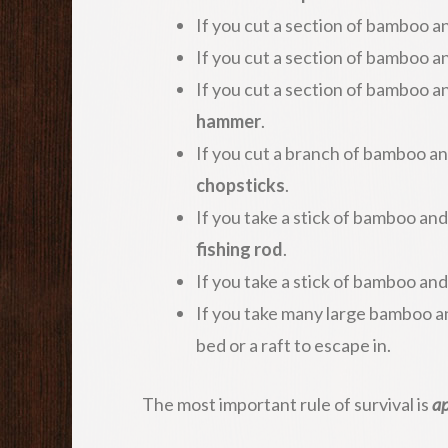
If you cut a section of bamboo an
If you cut a section of bamboo an
If you cut a section of bamboo an
hammer
.
If you cut a branch of bamboo and 
chopsticks
.
If you take a stick of bamboo and
fishing rod
.
If you take a stick of bamboo an
If you take many large bamboo a
bed or a raft to escape in.
The most important rule of survival is
ap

*****

• _Work required_: Whatever pictures the entries contain, omit them, and write the rest out exactly.

• _Response below_:
If you cut a section of bamboo an
If you cut a section of bamboo an
If you cut a section of bamboo an
hammer
.
If you cut a branch of bamboo and 
chopsticks
.
If you take a stick of bamboo and
fishing rod
.
If you take a stick of bamboo an
If you take many large bamboo a
bed or a raft to escape in.
The most important rule of survival is
ap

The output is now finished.